Combat remains unchanged from Trails Of Cold Steel IV. The turn-based combat remains stellar, with plenty of strategies to employ against enemies. Learning their weakness and using them to your advantage plays a key role.

One addition to combat is “United Fronts,” another “All Out Attack” that utilizes the Assault Gauge. You get three options with United Front. You can spend a bar of the Assault Gauge to heal your entire team, add a massive defensive boost, or pull off a five-person attack on your opponents.

One thing that will bother players is that when you switch over from one team to another during the campaign, all the equipment, including the weapons and armor that were equipped on said characters, is automatically unequipped. So if you’re moving from Lyoid’s campaign to Rean’s, all of the equipment that Lyoid and his party had equipped will become free for other characters.

It’s a pain because it happens in the Reveire Garden, so when you have over fifty characters in your party, you’ll get dozens of pieces of equipment items in your inventory that are unequipped from the fifty characters in the game.

Visually Showing Its Age

Visuals and audio remain primarily unchanged. The graphics show their age, especially since Reverie was released three years ago on the PlayStation 4 in Japan. The audio this time around is worse. There aren’t any catching themes this time. I hoped some tunes from the last few games would return, especially the excellent combat music.

The worst offender is the voice acting. However, the voice work is excellent, with plenty of returning characters. The lack of voice acting hurts and how it’s utilized. Voice work feels like it’s randomized.

A conversation will start that’s all text, and five sentences in there will be a voiced line from a couple of characters and then go back to just text. It’s perplexing why this was done, and quite honestly gets frustrating.

The Legend of Heroes: Trails Into Reverie is the final entry in the long story that began with Trails in the Sky almost ten years ago. The main story tries its hardest to stay relevant but feels more like what you would expect from an anime movie in the middle of a Shonon anime. It feels like filler content.

The Reverie Garden feels like a test for a Trails mobile game utilizing all the traps a mobile gotcha game uses. It takes away from the main story and the identity of the excellent writing and storytelling I’ve experienced for almost ten years in this great franchise. Trails Into Reverie isn’t the great sendoff it should have been.

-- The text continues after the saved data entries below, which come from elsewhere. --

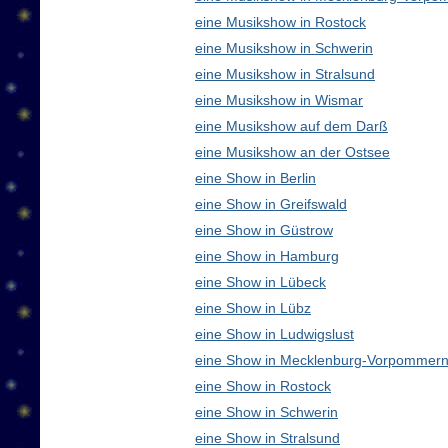
eine Musikshow in Rostock
eine Musikshow in Schwerin
eine Musikshow in Stralsund
eine Musikshow in Wismar
eine Musikshow auf dem Darß
eine Musikshow an der Ostsee
eine Show in Berlin
eine Show in Greifswald
eine Show in Güstrow
eine Show in Hamburg
eine Show in Lübeck
eine Show in Lübz
eine Show in Ludwigslust
eine Show in Mecklenburg-Vorpommern
eine Show in Rostock
eine Show in Schwerin
eine Show in Stralsund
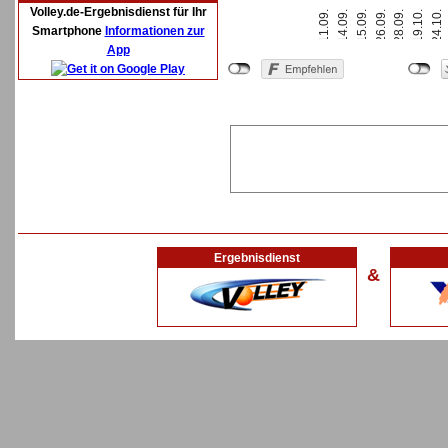
Volley.de-Ergebnisdienst für Ihr
11.09.
15.09.
28.09.
24.10.
14.09.
26.09.
19.10.
Smartphone
Informationen zur
App
Ergebnisdienst
&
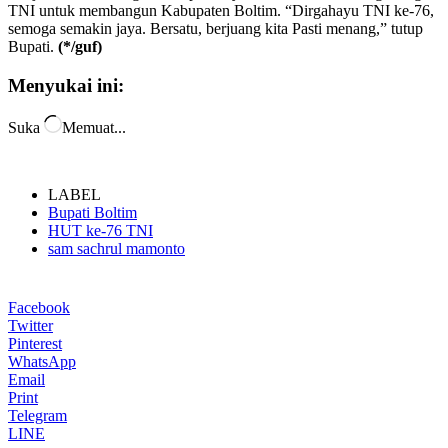
TNI untuk membangun Kabupaten Boltim. “Dirgahayu TNI ke-76,
semoga semakin jaya. Bersatu, berjuang kita Pasti menang,” tutup
Bupati.
(*/guf)
Menyukai ini:
Suka
Memuat...
LABEL
Bupati Boltim
HUT ke-76 TNI
sam sachrul mamonto
Facebook
Twitter
Pinterest
WhatsApp
Email
Print
Telegram
LINE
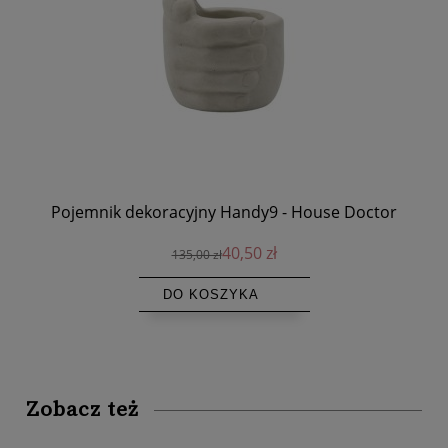
Pojemnik dekoracyjny Handy9 - House Doctor
40,50 zł
135,00 zł
DO KOSZYKA
Zobacz też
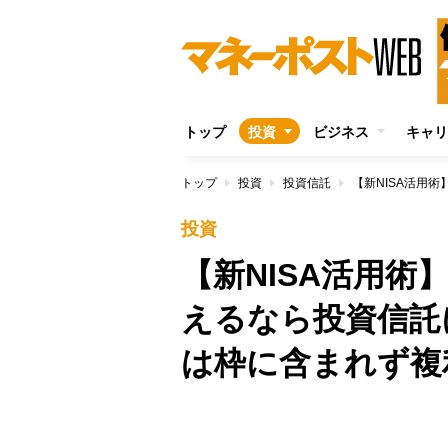
トップ
投資
ビジネス
キャリ
トップ
投資
投資信託
投資
【新NISA活用
えるなら投資信託
は枠に含まれず複
/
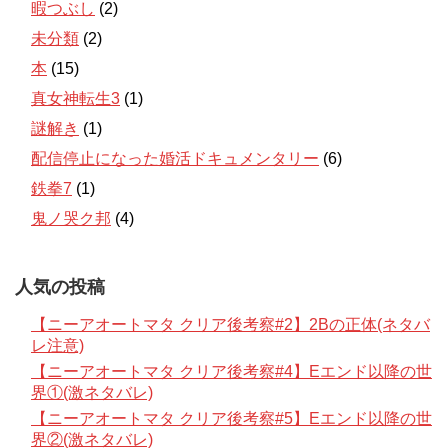
暇つぶし
(2)
未分類
(2)
本
(15)
真女神転生3
(1)
謎解き
(1)
配信停止になった婚活ドキュメンタリー
(6)
鉄拳7
(1)
鬼ノ哭ク邦
(4)
人気の投稿
【ニーアオートマタ クリア後考察#2】2Bの正体(ネタバ
レ注意)
【ニーアオートマタ クリア後考察#4】Eエンド以降の世
界①(激ネタバレ)
【ニーアオートマタ クリア後考察#5】Eエンド以降の世
界②(激ネタバレ)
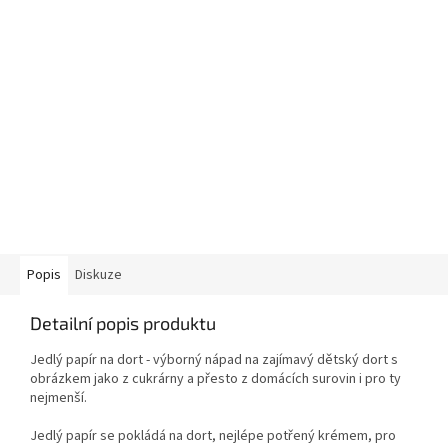
Popis
Diskuze
Detailní popis produktu
Jedlý papír na dort - výborný nápad na zajímavý dětský dort s
obrázkem jako z cukrárny a přesto z domácích surovin i pro ty
nejmenší.
Jedlý papír se pokládá na dort, nejlépe potřený krémem, pro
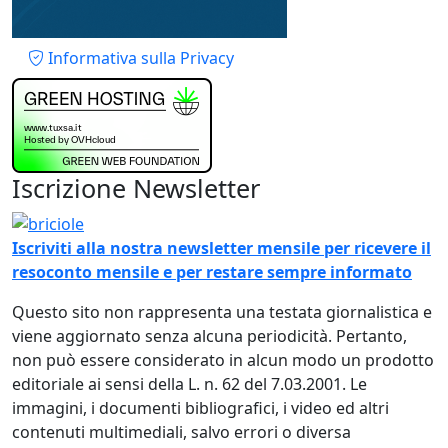
Piè di pagina
Informativa sulla Privacy
Iscrizione Newsletter
Immagine
Iscriviti alla nostra newsletter mensile per ricevere il
resoconto mensile e per restare sempre informato
Questo sito non rappresenta una testata giornalistica e
viene aggiornato senza alcuna periodicità. Pertanto,
non può essere considerato in alcun modo un prodotto
editoriale ai sensi della L. n. 62 del 7.03.2001. Le
immagini, i documenti bibliografici, i video ed altri
contenuti multimediali, salvo errori o diversa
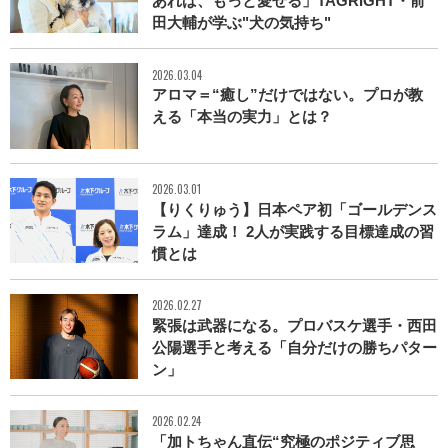
あれば、もっと愛せる」TAGRIGHT・前
田大輔が学ぶ"犬の気持ち"
2026.03.04
アロマ＝“癒し”だけではない。プロが教
える「本当の実力」とは？
2026.03.01
【りくりゅう】日本ペア初「ゴールデンス
ラム」達成！ 2人が実践する目標達成の習
慣とは
2026.02.27
緊張は武器になる。プロバスケ選手・西田
公陽選手と考える「自分だけの勝ちパター
ン」
2026.02.24
「加トちゃん直伝“究極のポジティブ思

The Legend of Heroes: Trails Into Reverie releases on PlayStation 4 and PlayStation 5 on July 7th, 2003

Review code provided by publisher.

Score

6.5

The Final Word

Trails Into Reverie should have been the best sendoff one could ask for in this great franchise. Unfortunately, it's the complete opposite. The duality of its story takes away from the narrative, and the introduction of every gotcha mechanic present in most mobile RPGs hurts more than it should. Though its combat and writing remain stellar, the rest of the game fails to capture the greatness of the titles that came before it.